So in my opinion, all of this is simply other people's opinions about child rearing, which are valid, but they are just that -opinions not science, and if they don't match yours, then you are right to ignore them.
posted by The_Vegetables at 11:44 AM on January 10 [5 favorites]


It's hard for me to read this article without thinking about the ones from last summer, reporting the decline of imaginary friends.
posted by gnomeloaf at 11:52 AM on January 10


It's hard for me to read this article without thinking about the ones from last summer, reporting the decline of imaginary friends.

It serves them right, after what they did to me
posted by aubilenon at 11:58 AM on January 10 [20 favorites]


I really appreciated this read; thanks for posting it.

Her description of RIE reminded me of a comment I read on someone's else ask on askmetafilter awhile ago. The asker was frustrated with being asked to play with their child. The advice that stuck with me (that I used this morning, in fact) was to play for 20 minutes and then move on. Perhaps it's because of my adult need for structure, but knowing there's a time limit helps me.

I send my daughter to a RIE-based school, so it was interesting for me to see RIE pop up here. When she was describing the "frosty" parenting technique of putting your kid out back and looking at them through a peephole, I thought "that kind of sounds like RIE...and it's not as cold as it seems..."

I do think she leaves out a cornerstone of the RIE philosophy: being comfortable with and accepting negative reactions/emotions from your child. If I have a boundary (I don't want to play right now/I need to finish this before I play/whatever) and tell my daughter I can't play, it may REALLY upset her. RIE basically says, acknowledge the emotions by describing what you see and naming the possible feeling and help your child get back to calm (through breathing techniques for example).

Sometimes I think we are looking for a "parenting win" that means we get to put down our boundaries with our kids AND they just automatically and calmly accept them. I don't think that's realistic.

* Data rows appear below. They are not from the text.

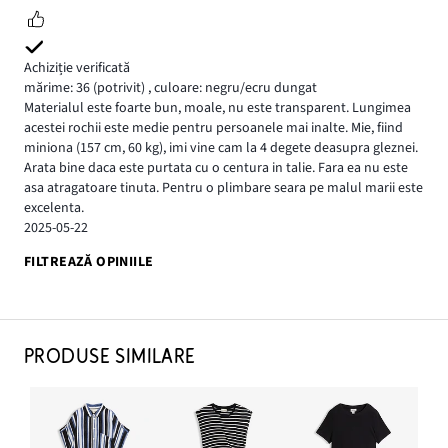
Achiziție verificată
mărime: 36
(potrivit)
,
culoare: negru/ecru dungat
Materialul este foarte bun, moale, nu este transparent. Lungimea
acestei rochii este medie pentru persoanele mai inalte. Mie, fiind
miniona (157 cm, 60 kg), imi vine cam la 4 degete deasupra gleznei.
Arata bine daca este purtata cu o centura in talie. Fara ea nu este
asa atragatoare tinuta. Pentru o plimbare seara pe malul marii este
excelenta.
2025-05-22
FILTREAZĂ OPINIILE
PRODUSE SIMILARE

Personally, I find the whole thing really really hard. In a scenario where I'm trying to do the dishes and my daughter comes to me to play (and I don't want to), it can be a real lose-lose situation for me. Either I have to stop and play (to keep the peace) or I say no and have to stop to be there with her to help her process those emotions. Either way, the dishes aren't getting done...(or at least not right that second).
posted by CMcG at 12:11 PM on January 10 [5 favorites]

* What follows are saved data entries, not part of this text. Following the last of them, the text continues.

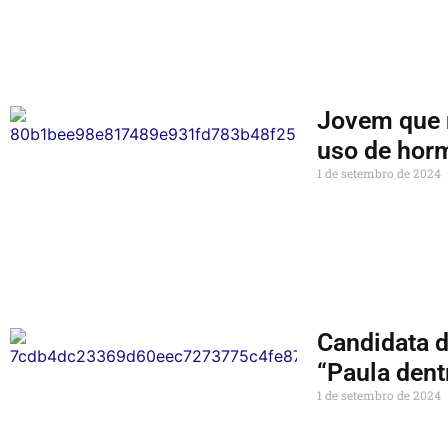
Jovem que 
uso de hor
1 de setembro de 2024
Candidata d
“Paula dent
1 de setembro de 2024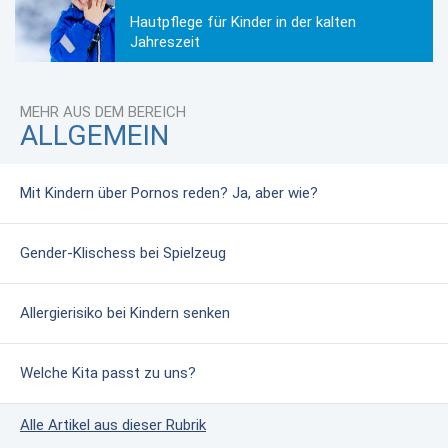
Hautpflege für Kinder in der kalten
Jahreszeit
MEHR AUS DEM BEREICH
ALLGEMEIN
Mit Kindern über Pornos reden? Ja, aber wie?
Gender-Klischess bei Spielzeug
Allergierisiko bei Kindern senken
Welche Kita passt zu uns?
Alle Artikel aus dieser Rubrik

And it's not like I want to read a novel (though I do!) or watch youtube (though I want to do that too!). I just want to do the darn dishes all the way through. :)
posted by CMcG at 12:12 PM on January 10 [1 favorite]


I did a lot of - acknowledge the emotion, name it, help process it - with my first. I wonder if (and I'm kinda experimenting with it mostly because I cannot go through years of this again) it's just fine to acknowledge the emotion, name it, GIVE A PECK ON THE CHEEK and IGNORE THE ENSUING WAILING, and finish doing the dishes.
posted by kitcat at 12:17 PM on January 10 [6 favorites]


You see the trend of "parent is the child's best playmate" in commercials - like the one where the mom has some form of depression but powers through to play "Princess and Pirate" with her daughter (who appears to be 7 years old - does she not have friends from school).

Send the kid outside, make them find the other neighborhood kids! Hell, toss them in the back and tell them to dig for worms or look at ants!

I don't think parents should be a child's primary play-pal.
posted by jazon at 12:42 PM on January 10 [5 favorites]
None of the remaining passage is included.